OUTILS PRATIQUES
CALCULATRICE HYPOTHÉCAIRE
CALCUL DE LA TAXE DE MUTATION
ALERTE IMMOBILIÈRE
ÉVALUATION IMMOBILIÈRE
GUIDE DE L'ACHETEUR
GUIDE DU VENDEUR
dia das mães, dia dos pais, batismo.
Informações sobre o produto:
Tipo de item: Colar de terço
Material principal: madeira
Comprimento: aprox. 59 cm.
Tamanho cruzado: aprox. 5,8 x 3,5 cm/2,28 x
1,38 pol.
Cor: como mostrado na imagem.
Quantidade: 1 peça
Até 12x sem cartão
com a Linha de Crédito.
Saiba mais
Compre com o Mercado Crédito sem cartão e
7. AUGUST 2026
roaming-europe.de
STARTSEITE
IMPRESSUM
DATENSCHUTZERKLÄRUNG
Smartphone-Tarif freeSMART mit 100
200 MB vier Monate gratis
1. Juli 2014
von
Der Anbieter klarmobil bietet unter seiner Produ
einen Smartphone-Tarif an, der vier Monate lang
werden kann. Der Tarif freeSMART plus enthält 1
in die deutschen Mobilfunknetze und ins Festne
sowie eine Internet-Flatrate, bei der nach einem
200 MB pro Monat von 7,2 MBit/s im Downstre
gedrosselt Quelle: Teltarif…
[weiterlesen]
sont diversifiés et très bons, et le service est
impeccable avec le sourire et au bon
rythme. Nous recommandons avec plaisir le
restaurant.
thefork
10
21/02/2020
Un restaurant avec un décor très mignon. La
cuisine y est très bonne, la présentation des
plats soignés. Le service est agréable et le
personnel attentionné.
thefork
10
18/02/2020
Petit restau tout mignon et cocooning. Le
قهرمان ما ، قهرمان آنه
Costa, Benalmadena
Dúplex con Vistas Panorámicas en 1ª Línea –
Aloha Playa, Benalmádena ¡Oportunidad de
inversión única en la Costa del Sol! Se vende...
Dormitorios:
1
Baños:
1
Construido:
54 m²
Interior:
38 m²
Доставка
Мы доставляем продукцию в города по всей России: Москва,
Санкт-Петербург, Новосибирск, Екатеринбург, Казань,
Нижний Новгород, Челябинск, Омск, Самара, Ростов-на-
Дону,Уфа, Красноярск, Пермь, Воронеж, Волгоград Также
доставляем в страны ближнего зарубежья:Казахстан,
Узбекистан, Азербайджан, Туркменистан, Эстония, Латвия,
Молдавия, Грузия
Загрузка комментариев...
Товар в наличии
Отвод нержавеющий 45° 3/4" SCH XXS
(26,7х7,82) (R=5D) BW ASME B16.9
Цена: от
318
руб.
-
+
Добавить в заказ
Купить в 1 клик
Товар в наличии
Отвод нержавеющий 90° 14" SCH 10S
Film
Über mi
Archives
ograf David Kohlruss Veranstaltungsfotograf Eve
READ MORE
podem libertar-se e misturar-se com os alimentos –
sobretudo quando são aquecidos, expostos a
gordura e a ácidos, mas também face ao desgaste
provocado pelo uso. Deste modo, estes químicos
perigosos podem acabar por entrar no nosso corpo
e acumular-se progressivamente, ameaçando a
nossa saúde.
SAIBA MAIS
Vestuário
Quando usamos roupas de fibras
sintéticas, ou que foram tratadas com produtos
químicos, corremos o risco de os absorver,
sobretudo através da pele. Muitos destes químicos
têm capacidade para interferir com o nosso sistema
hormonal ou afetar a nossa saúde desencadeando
+ + + +
Exercise requirements
Copy out only the lines of the records above from the one with "Compre com o Mercado Crédito sem cartão e" through the one with "einen Smartphone-Tarif an, der", exactly as they stand, both included.

Answer section
Compre com o Mercado Crédito sem cartão e
7. AUGUST 2026
roaming-europe.de
STARTSEITE
IMPRESSUM
DATENSCHUTZERKLÄRUNG
Smartphone-Tarif freeSMART mit 100
200 MB vier Monate gratis
1. Juli 2014
von
Der Anbieter klarmobil bietet unter seiner Produ
einen Smartphone-Tarif an, der vier Monate lang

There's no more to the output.